##### Data extracts

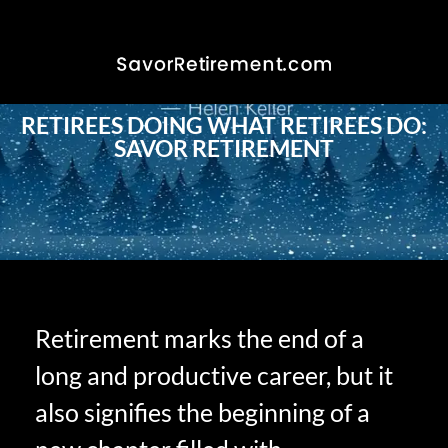
RETIREES DOING WHAT RETIREES DO:
SAVOR RETIREMENT
Retirement marks the end of a
long and productive career, but it
also signifies the beginning of a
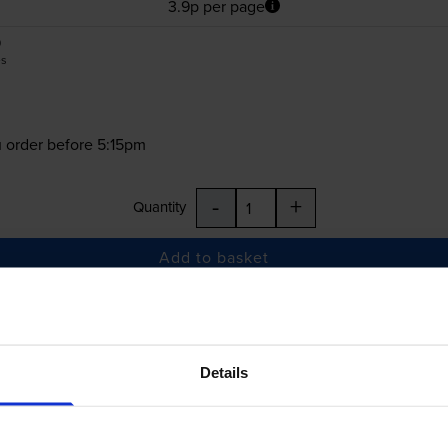
3.9p per page
0
es
 order before 5:15pm
-
+
Quantity
Add to basket
£42.46
inc VAT
Details
 order before 5:15pm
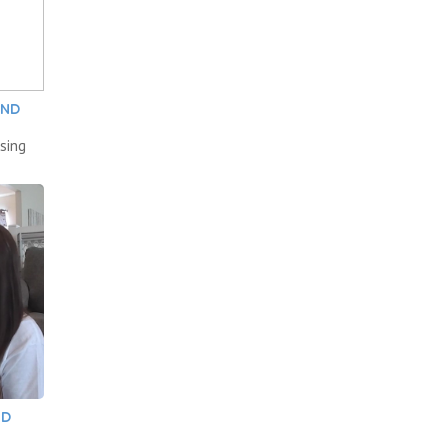
AND
sing
ND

##########

Please return the full listing word for word, but without any pictures.

RETIREES DOING WHAT RETIREES DO:
SAVOR RETIREMENT
Retirement marks the end of a
long and productive career, but it
also signifies the beginning of a
3.9p per page
0
es
 order before 5:15pm
-
+
Quantity
Add to basket
£42.46
inc VAT
Details
 order before 5:15pm
AND
sing
ND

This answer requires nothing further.